Each line below should be retyped exactly, with no pictures.

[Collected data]
+===+
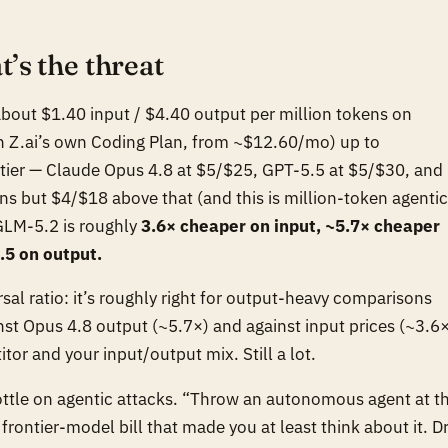
’s the threat
 about $1.40 input / $4.40 output per million tokens on
in Z.ai’s own Coding Plan, from ~$12.60/mo) up to
ontier — Claude Opus 4.8 at $5/$25, GPT-5.5 at $5/$30, and
s but $4/$18 above that (and this is million-token agentic
 GLM-5.2 is roughly
3.6× cheaper on input, ~5.7× cheaper
.5 on output.
rsal ratio: it’s roughly right for output-heavy comparisons
nst Opus 4.8 output (~5.7×) and against input prices (~3.6×
r and your input/output mix. Still a lot.
rottle on agentic attacks. “Throw an autonomous agent at th
 a frontier-model bill that made you at least think about it. D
+===+
## TASK SOLUTION
’s the threat
 about $1.40 input / $4.40 output per million tokens on
in Z.ai’s own Coding Plan, from ~$12.60/mo) up to
ontier — Claude Opus 4.8 at $5/$25, GPT-5.5 at $5/$30, and
s but $4/$18 above that (and this is million-token agentic
 GLM-5.2 is roughly
3.6× cheaper on input, ~5.7× cheaper
.5 on output.
rsal ratio: it’s roughly right for output-heavy comparisons
nst Opus 4.8 output (~5.7×) and against input prices (~3.6×
r and your input/output mix. Still a lot.
rottle on agentic attacks. “Throw an autonomous agent at th
 a frontier-model bill that made you at least think about it. D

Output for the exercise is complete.